Research Article Open Access

Simplified Analysis of the Lining Behavior During Earthquakes in Deep Rock Tunnels

Pierpaolo Oreste1
  • 1 Department of Environmental, Land and Infrastructural Engineering, Politecnico di Torino, Corso Duca Degli Abruzzi 24, I-10129 Torino, Italy

Abstract

The sizing of the lining of a tunnel requires to consider not only the static loads transmitted from the surrounding rock, but also the effects of earthquakes on the stresses and strains of the lining. The detailed evaluation of the interaction earthquake-lining using numerical methods typically requires very long calculation time and can be limited to the verification of the project final configuration. In this study a simplified procedure for the assessment of the effects of an earthquake on the tunnel lining is presented. This procedure is based on the calculation method Einstein and Schwartz and quickly allows the estimation of maximum moments induced by the earthquake in the lining.

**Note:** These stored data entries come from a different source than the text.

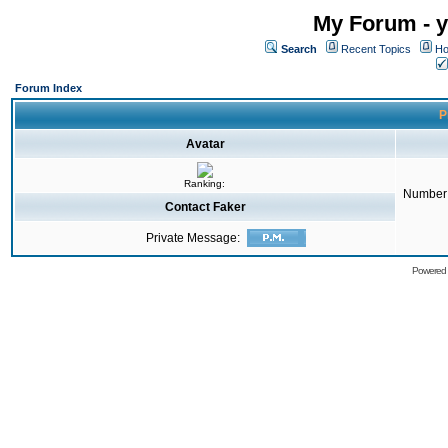
My Forum - y
Search
Recent Topics
Ho
Forum Index
P
Avatar
Ranking:
Number 
Contact Faker
Private Message:
Powered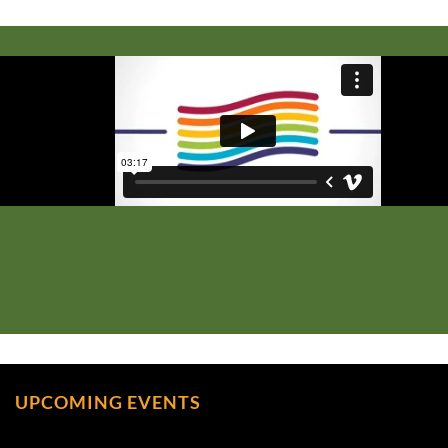
UPCOMING EVENTS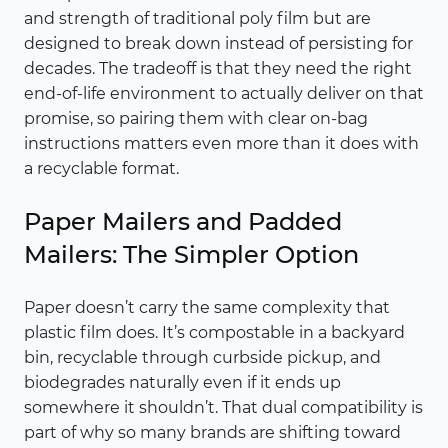
and strength of traditional poly film but are
designed to break down instead of persisting for
decades. The tradeoff is that they need the right
end-of-life environment to actually deliver on that
promise, so pairing them with clear on-bag
instructions matters even more than it does with
a recyclable format.
Paper Mailers and Padded
Mailers: The Simpler Option
Paper doesn’t carry the same complexity that
plastic film does. It’s compostable in a backyard
bin, recyclable through curbside pickup, and
biodegrades naturally even if it ends up
somewhere it shouldn’t. That dual compatibility is
part of why so many brands are shifting toward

Through this procedure it was possible to develop a parametric analysis that allowed to evaluate the pseudo-static loads that is necessary to consider on the rock around the tunnel, according to the earthquake characteristics and to the geomechanic quality of the rock mass. A final calculation example illustrates the modalities for the analysis of a tunnel lining in the presence of a defined earthquake, using the charts developed in the present paper.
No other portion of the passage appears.